Craig D. Boyle is an Associate in the New York office of Fish & Richardson. Dr. Boyle’s practice focuses on patent prosecution in the pharmaceutical, life sciences, chemical, and biotechnology industries. In addition to the preparation and prosecution of patent applications, Dr. Boyle manages patent portfolios and provides assistance with due diligence, freedom-to-operate, and landscape review. Prior to joining Fish, Dr. Boyle had over six years of experience as an Intellectual Property Legal Intern and an Associate at an international law firm, where he assisted in the drafting and prosecution of patent applications, freedom-to-operate opinions, and due diligence analyses relating to small molecule therapeutics, oligonucleotides, antibody-drug-conjugates, polymers, and formulations.

Prior to his legal career, Dr. Boyle spent 16 years as a medicinal chemist at Schering-Plough and Merck in roles ranging from laboratory scientist to cross-functional team leader, and successfully designed, synthesized, and advanced several novel drug candidates to clinical trials. His life science research experience spans several disease areas, including central nervous system, cardiovascular, and metabolic disorders.
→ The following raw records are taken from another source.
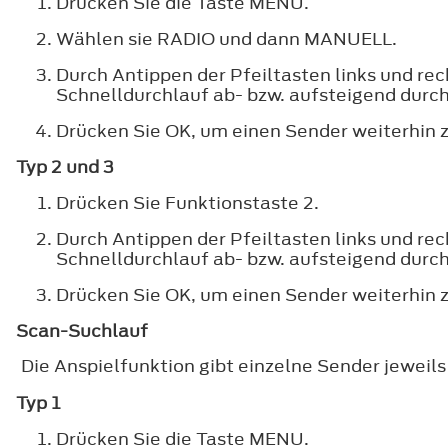
Drücken Sie die Taste MENU.
Wählen sie RADIO und dann MANUELL.
Durch Antippen der Pfeiltasten links und re
Schnelldurchlauf ab- bzw. aufsteigend durch
Drücken Sie OK, um einen Sender weiterhin
Typ 2 und 3
Drücken Sie Funktionstaste 2.
Durch Antippen der Pfeiltasten links und re
Schnelldurchlauf ab- bzw. aufsteigend durch
Drücken Sie OK, um einen Sender weiterhin
Scan-Suchlauf
Die Anspielfunktion gibt einzelne Sender jeweil
Typ 1
Drücken Sie die Taste MENU.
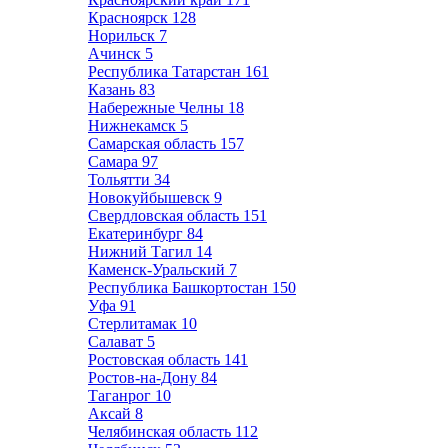
Красноярск
128
Норильск
7
Ачинск
5
Республика Татарстан
161
Казань
83
Набережные Челны
18
Нижнекамск
5
Самарская область
157
Самара
97
Тольятти
34
Новокуйбышевск
9
Свердловская область
151
Екатеринбург
84
Нижний Тагил
14
Каменск-Уральский
7
Республика Башкортостан
150
Уфа
91
Стерлитамак
10
Салават
5
Ростовская область
141
Ростов-на-Дону
84
Таганрог
10
Аксай
8
Челябинская область
112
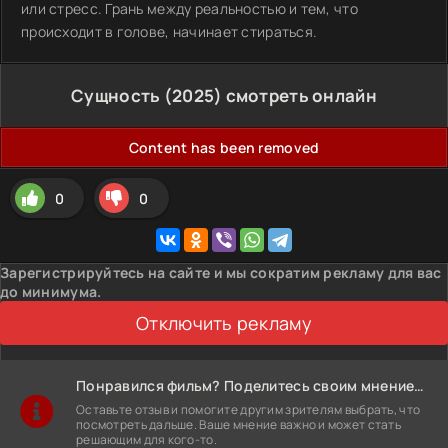
или стресс. Грань между реальностью и тем, что
происходит в голове, начинает стираться.
Сущность (2025) смотреть онлайн
Content has been removed
0
0
Зарегистрируйтесь на сайте и мы сократим рекламу для вас
до минимума.
Отключить рекламу
Понравился фильм? Поделитесь своим мнением!
Оставьте отзыв и помогите другим зрителям выбрать, что
посмотреть дальше. Ваше мнение важно и может стать
решающим для кого-то.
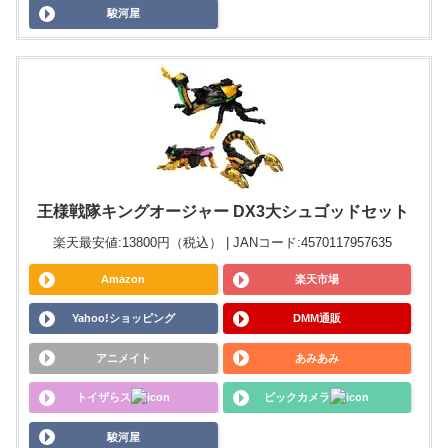
駿河屋
王様戦隊キングオージャー DX3大シュゴッドセット
楽天最安値:13800円（税込） | JANコード:4570117957635
Amazon
楽天市場
Yahoo!ショッピング
DMM通販
アニメイト
あみあみ
トイザらス
ビックカメラ
駿河屋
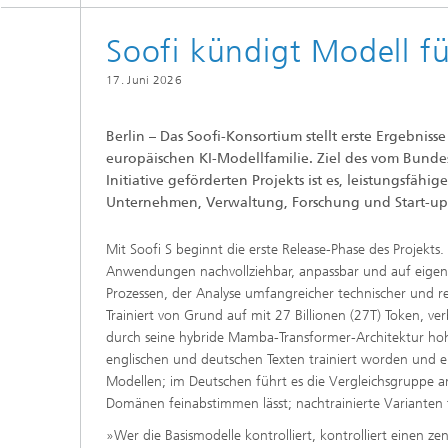
Strategi
Soofi kündigt Modell fü
17. Juni 2026
Berlin – Das Soofi-Konsortium stellt erste Ergebniss
europäischen KI-Modellfamilie. Ziel des vom Bundesm
Initiative geförderten Projekts ist es, leistungsfäh
Unternehmen, Verwaltung, Forschung und Start-ups
Mit Soofi S beginnt die erste Release-Phase des Projekts
Anwendungen nachvollziehbar, anpassbar und auf eigener
Prozessen, der Analyse umfangreicher technischer und 
Trainiert von Grund auf mit 27 Billionen (27T) Token, ve
durch seine hybride Mamba-Transformer-Architektur hoh
englischen und deutschen Texten trainiert worden und e
Modellen; im Deutschen führt es die Vergleichsgruppe an. 
Domänen feinabstimmen lässt; nachtrainierte Variante
»Wer die Basismodelle kontrolliert, kontrolliert einen z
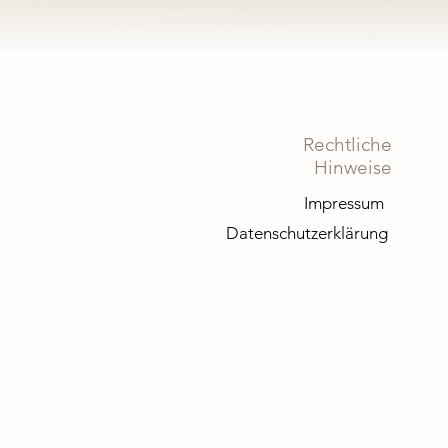
Rechtliche
Hinweise
Impressum
Datenschutzerklärung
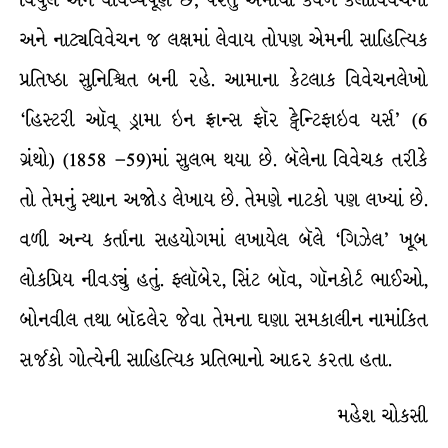
વિપુલ અને વૈવિધ્યપૂર્ણ છે; પરંતુ એમાંથી કેવળ કલાવિવેચના
અને નાટ્યવિવેચન જ લક્ષમાં લેવાય તોપણ એમની સાહિત્યિક
પ્રતિષ્ઠા સુનિશ્ચિત બની રહે. આમાના કેટલાક વિવેચનલેખો
‘હિસ્ટરી ઑવ્ ડ્રામા ઇન ફ્રાન્સ ફૉર ટ્વેન્ટિફાઇવ યર્સ’ (6
ગ્રંથો) (1858 –59)માં સુલભ થયા છે. બૅલેના વિવેચક તરીકે
તો તેમનું સ્થાન અજોડ લેખાય છે. તેમણે નાટકો પણ લખ્યાં છે.
વળી અન્ય કર્તાના સહયોગમાં લખાયેલ બૅલે ‘ગિઝેલ’ ખૂબ
લોકપ્રિય નીવડ્યું હતું. ફ્લૉબેર, સિંટ બૉવ, ગૉનકોર્ટ ભાઈઓ,
બોનવીલ તથા બૉદલેર જેવા તેમના ઘણા સમકાલીન નામાંકિત
સર્જકો ગોત્યેની સાહિત્યિક પ્રતિભાનો આદર કરતા હતા.
મહેશ ચોકસી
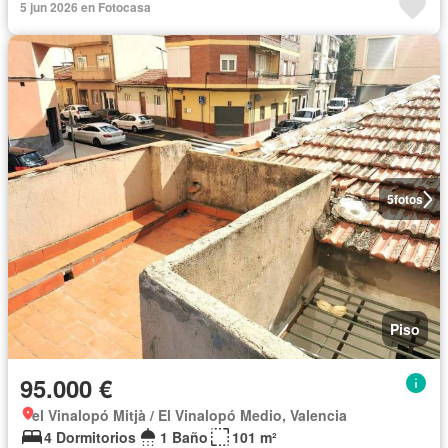
5 jun 2026 en Fotocasa
5
fotos
Piso
95.000 €
el Vinalopó Mitjà / El Vinalopó Medio, Valencia
4 Dormitorios
1 Baño
101 m²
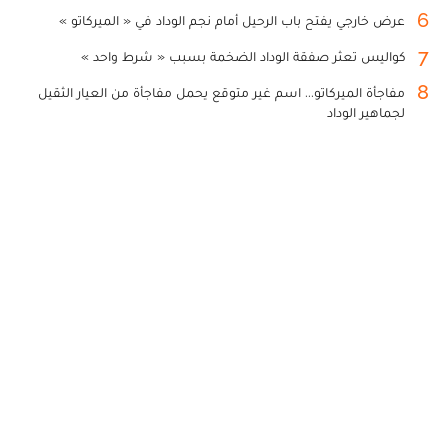
6
عرض خارجي يفتح باب الرحيل أمام نجم الوداد في « الميركاتو »
7
كواليس تعثر صفقة الوداد الضخمة بسبب « شرط واحد »
8
مفاجأة الميركاتو... اسم غير متوقع يحمل مفاجأة من العيار الثقيل
لجماهير الوداد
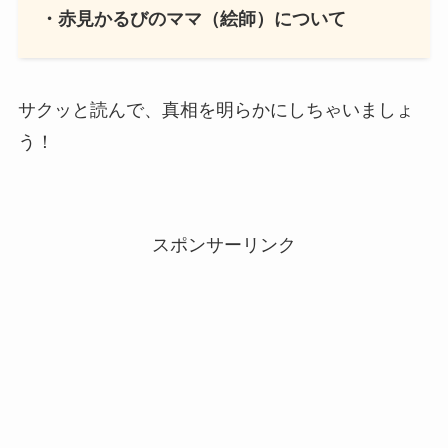
・赤見かるびのママ（絵師）について
サクッと読んで、真相を明らかにしちゃいましょ
う！
スポンサーリンク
Dr. Boyle is a co-inventor of approximately 30 issued U.S. patents and 30 PCT applications, and is an author of numerous scientific articles. He has received several awards, including the Research & Development Council of New Jersey Thomas Alva Edison Patent Award for the discovery of late phase clinical Parkinson’s disease treatments and the Schering-Plough President’s Award for the discovery of a novel Alzheimer’s disease therapy.

Education

Fordham University School of Law 2017
J.D.


Harvard University 1995
Chemistry, Ph.D.
Lederle Predoctoral Fellow


Lehigh University 1989
Chemistry, B.S.
Phi Beta Kappa, National Merit Scholar
summa cum laude

Admissions

  • New York 2018
  • U.S. Patent and Trademark Office 2013

Memberships & Affiliations

American Chemical Society: Chemistry and the Law, Organic, and Medicinal Divisions (1990-Present)

Other Distinctions

Selected Publications

Neelamkavil, Santhosh F.*; Boyle, Craig; et al., “Discovery of MK-8282 as a Potent G-Protein-Coupled Receptor 119 Agonist for the Treatment of Type 2 Diabetes”; ACS Med. Chem. Lett. 2018, 9, 457.

Shah, Unmesh*; Boyle, Craig D.; et al., “Azabicyclic Sulfonamides as Potent 11b-HSD1 Inhibitors”; Bioorg. Med. Chem. Lett. 2010, 20, 1551.

Neelamkavil, Santhosh F.*; Boyle, Craig D.; et al., “The Discovery of Azepane Sulfonamides as 11b-HSD1 Inhibitors”; Bioorg. Med. Chem. Lett. 2009, 19, 4563.

Boyle, Craig D.*; Kowalski, Timothy J., “11b-HSD1 Inhibitors: A Review of Recent Patents”; Expert Opin. Ther. Patents 2009, 19(6), 801: invited review.

Shah, Unmesh; Lankin, Claire M.; Boyle, Craig D.*; Chackalamannil, Samuel; et al., “Design, Synthesis, and Evaluation of Fused Heterocyclic Analogs of SCH 58261 as Adenosine A2A Receptor Antagonists”; Bioorg. Med. Chem. Lett. 2008, 18, 4204.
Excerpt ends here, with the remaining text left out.